Ray Devey

Personal information
- Full name: Raymond Devey
- Date of birth: 19 December 1917
- Place of birth: Birmingham, England
- Date of death: 26 June 2001 (aged 83)
- Place of death: England
- Height: 5 ft 7 in (1.70 m)
- Position: Centre half

Youth career
- Shirley Juniors
- Birmingham

Senior career*
- Years: Team / Apps / (Gls)
- 1937–1947: Birmingham City / 1 / (0)
- 1947–1950: Mansfield Town / 76 / (4)
- 1950–195?: Hereford United

= Ray Devey =

English footballer (1917–2001)

Raymond Devey (19 December 1917 – 26 June 2001) was an English professional footballer who played in the Football League for Birmingham City and Mansfield Town. He played as a centre half.

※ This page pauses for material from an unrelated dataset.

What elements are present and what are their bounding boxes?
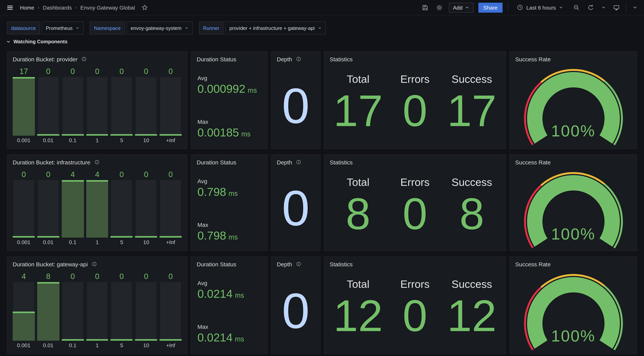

Devey was born in the Tyseley district of Birmingham. He joined Birmingham as a junior, and turned professional in 1937. The Second World War put a stop to his career development, and he finally made his Football League debut on 21 September 1946, at the age of 28, deputising for Arthur Turner in a Second Division game at home to Newport County which finished as a 1–1 draw. Devey joined Mansfield Town at the start of the 1947–48 season, and he played 76 games in the Third Division North before finishing off his playing career with a brief spell at non-league Hereford United.

Devey returned to Birmingham City, where he spent the remainder of his working life, performing a variety of backroom roles including reserve team trainer and coach, first-team trainer, physiotherapist and kit-man. He retired in 1983. He died in 2001 at the age of 83.